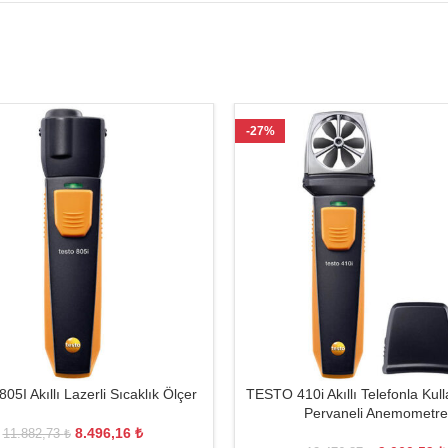
-27%
5I Akıllı Lazerli Sıcaklık Ölçer
TESTO 410i Akıllı Telefonla Kull
Pervaneli Anemometre
8.496,16
₺
11.882,73
₺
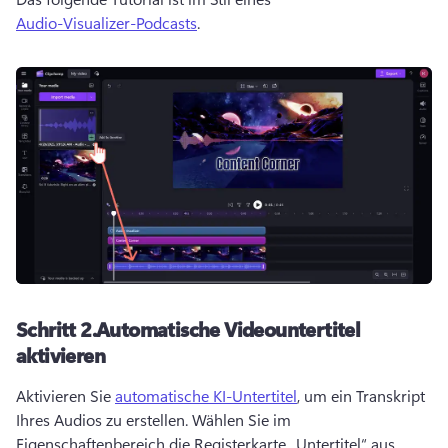
Audio-Visualizer-Podcasts
. 
Schritt 2.
Automatische Videountertitel
aktivieren
Aktivieren Sie 
automatische KI-Untertitel
, um ein Transkript 
Ihres Audios zu erstellen. 
Wählen Sie im 
Eigenschaftenbereich
 die Registerkarte „Untertitel“ aus. 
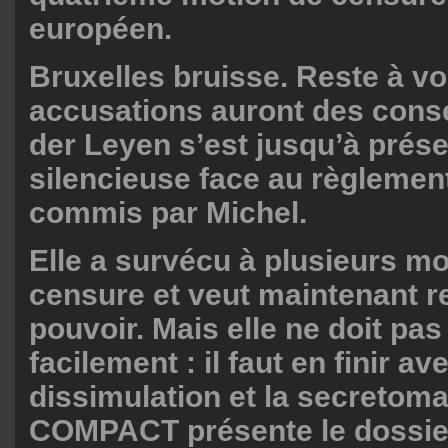
européen.
Bruxelles bruisse. Reste à voi
accusations auront des con
der Leyen s’est jusqu’à prés
silencieuse face au règleme
commis par Michel.
Elle a survécu à plusieurs m
censure et veut maintenant r
pouvoir. Mais elle ne doit pas 
facilement : il faut en finir av
dissimulation et la secretoma
COMPACT présente le dossie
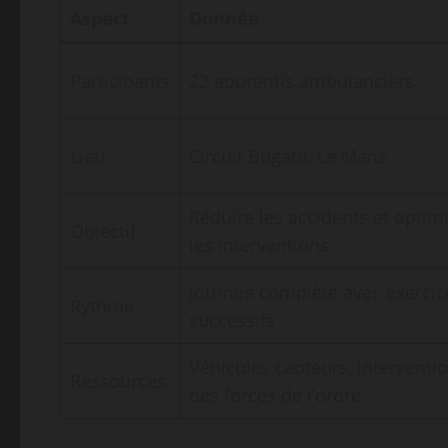
Aspect
Donnée
Participants
22 apprentis ambulanciers
Lieu
Circuit Bugatti, Le Mans
Réduire les accidents et optim
Objectif
les interventions
Journée complète avec exercic
Rythme
successifs
Véhicules capteurs, interventi
Ressources
des forces de l’ordre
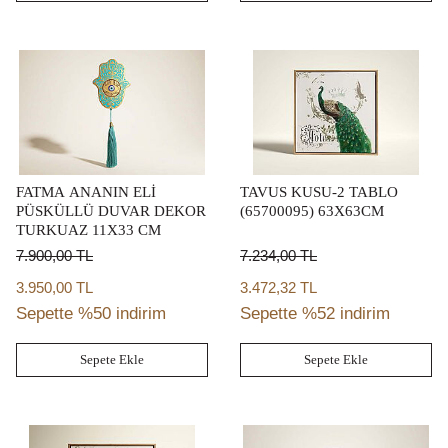
FATMA ANANIN ELİ
TAVUS KUSU-2 TABLO
PÜSKÜLLÜ DUVAR DEKOR
(65700095) 63X63CM
TURKUAZ 11X33 CM
7.900,00
TL
7.234,00
TL
3.950,00 TL
3.472,32 TL
Sepette %50 indirim
Sepette %52 indirim
Sepete Ekle
Sepete Ekle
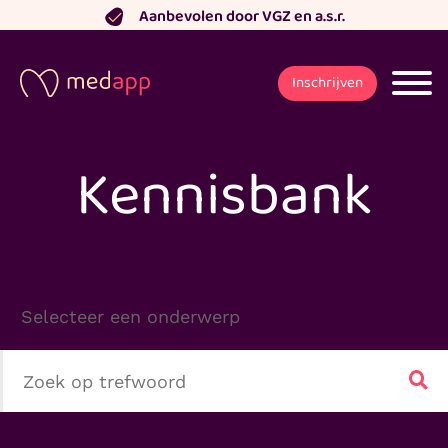
Ga
Aanbevolen door VGZ en a.s.r.
naar
de
Inschrijven
inhoud
Kennisbank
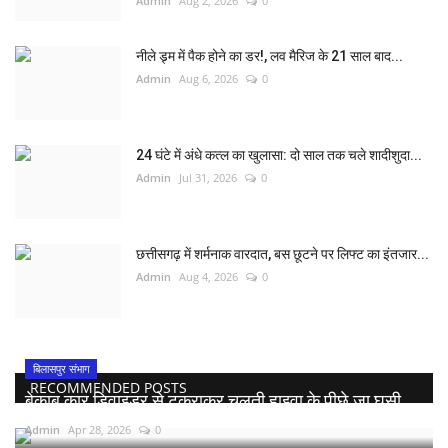
Admin
Aug 2, 2026
0
नीले ड्र्म में पैक होने का डर!, लव मैरिज के 21 साल बाद...
Admin
Aug 6, 2026
0
24 घंटे में अंधे कत्ल का खुलासा: दो साल तक चले शादीशुदा...
Admin
Jul 31, 2026
0
छत्तीसगढ़ में शर्मनाक वारदात, बस छूटने पर लिफ्ट का इंतजार...
Admin
Aug 4, 2026
0
बिलासपुर संभाग
RECOMMENDED POSTS
बेकाबू कार डिवाइडर से टकराकर चलती हाइवा के पीछे जा घुसी,...
Admin
Apr 28, 2026
0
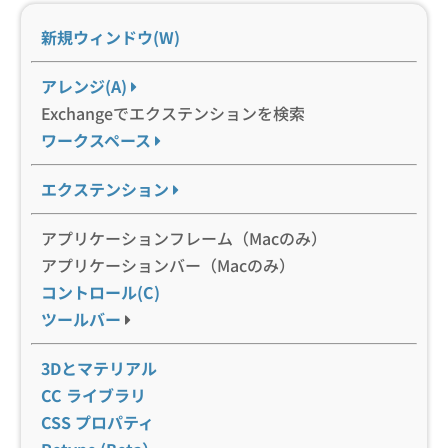
新規ウィンドウ(W)
アレンジ(A)
Exchangeでエクステンションを検索
ワークスペース
エクステンション
アプリケーションフレーム（Macのみ）
アプリケーションバー（Macのみ）
コントロール(C)
ツールバー
3Dとマテリアル
CC ライブラリ
CSS プロパティ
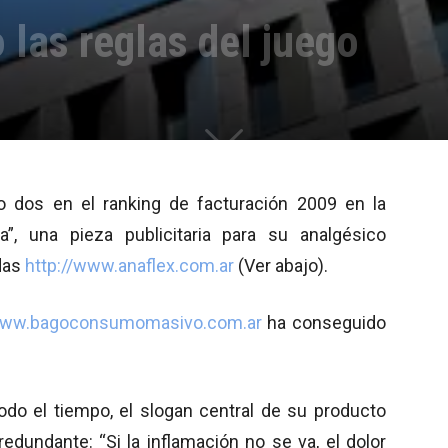
las reglas del juego
o dos en el ranking de facturación 2009 en la
a”, una pieza publicitaria para su analgésico
ndas
http://www.anaflex.com.ar
(Ver abajo).
/www.bagoconsumomasivo.com.ar
ha conseguido
 todo el tiempo, el slogan central de su producto
edundante: “Si la inflamación no se va, el dolor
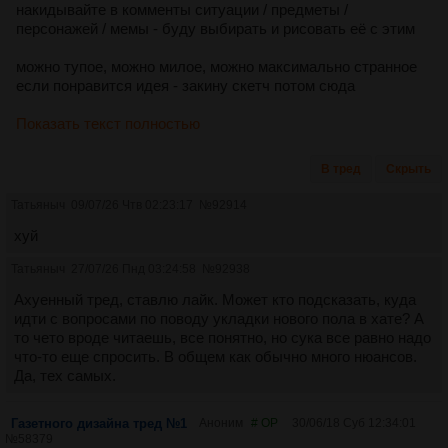
накидывайте в комменты ситуации / предметы /
персонажей / мемы - буду выбирать и рисовать её с этим
можно тупое, можно милое, можно максимально странное
если понравится идея - закину скетч потом сюда
Показать текст полностью
В тред
Скрыть
Татьяныч
09/07/26 Чтв 02:23:17
№
92914
хуй
Татьяныч
27/07/26 Пнд 03:24:58
№
92938
Ахуенный тред, ставлю лайк. Может кто подсказать, куда
идти с вопросами по поводу укладки нового пола в хате? А
то чето вроде читаешь, все понятно, но сука все равно надо
что-то еще спросить. В общем как обычно много нюансов.
Да, тех самых.
Газетного дизайна тред №1
Аноним
# OP
30/06/18 Суб 12:34:01
№
58379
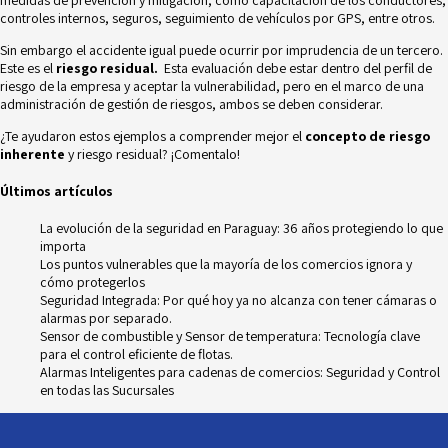
medidas de prevención y mitigación, como capacitación de los conductores,
controles internos, seguros,
seguimiento de vehículos por GPS,
entre otros.
Sin embargo el accidente igual puede ocurrir por imprudencia de un tercero.
Este es el
riesgo residual.
Esta evaluación debe estar dentro del perfil de
riesgo de la empresa y aceptar la vulnerabilidad, pero en el marco de una
administración de gestión de riesgos, ambos se deben considerar.
¿Te ayudaron estos ejemplos a comprender mejor el
concepto de riesgo
inherente
y riesgo residual? ¡Comentalo!
Últimos artículos
La evolución de la seguridad en Paraguay: 36 años protegiendo lo que
importa
Los puntos vulnerables que la mayoría de los comercios ignora y
cómo protegerlos
Seguridad Integrada: Por qué hoy ya no alcanza con tener cámaras o
alarmas por separado.
Sensor de combustible y Sensor de temperatura: Tecnología clave
para el control eficiente de flotas.
Alarmas Inteligentes para cadenas de comercios: Seguridad y Control
en todas las Sucursales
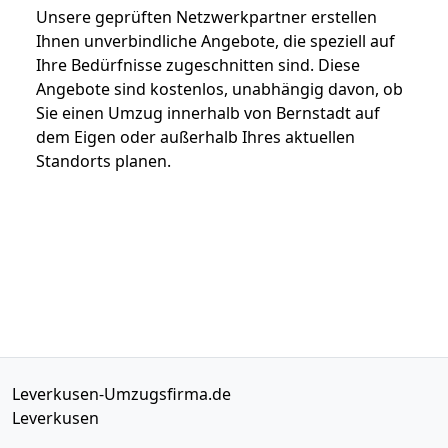
Unsere geprüften Netzwerkpartner erstellen
Ihnen unverbindliche Angebote, die speziell auf
Ihre Bedürfnisse zugeschnitten sind. Diese
Angebote sind kostenlos, unabhängig davon, ob
Sie einen Umzug innerhalb von Bernstadt auf
dem Eigen oder außerhalb Ihres aktuellen
Standorts planen.
Leverkusen-Umzugsfirma.de
Leverkusen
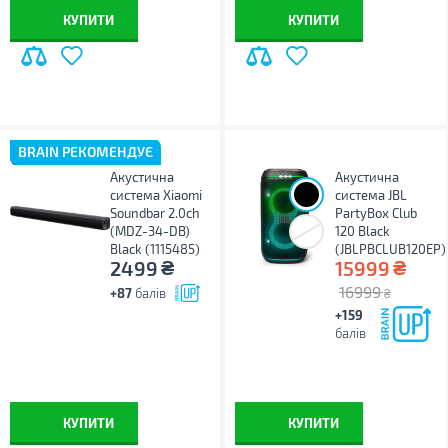
КУПИТИ
КУПИТИ
BRAIN РЕКОМЕНДУЄ
Акустична
Акустична
система Xiaomi
система JBL
Soundbar 2.0ch
PartyBox Club
(MDZ-34-DB)
120 Black
Black (1115485)
(JBLPBCLUB120EP)
₴
₴
2499
15999
16999
+87
балів
₴
+159
балів
КУПИТИ
КУПИТИ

----

TO DO:
Copy every line of the records above that contains "sind".

RESPONSE:
Ihre Bedürfnisse zugeschnitten sind. Diese
Angebote sind kostenlos, unabhängig davon, ob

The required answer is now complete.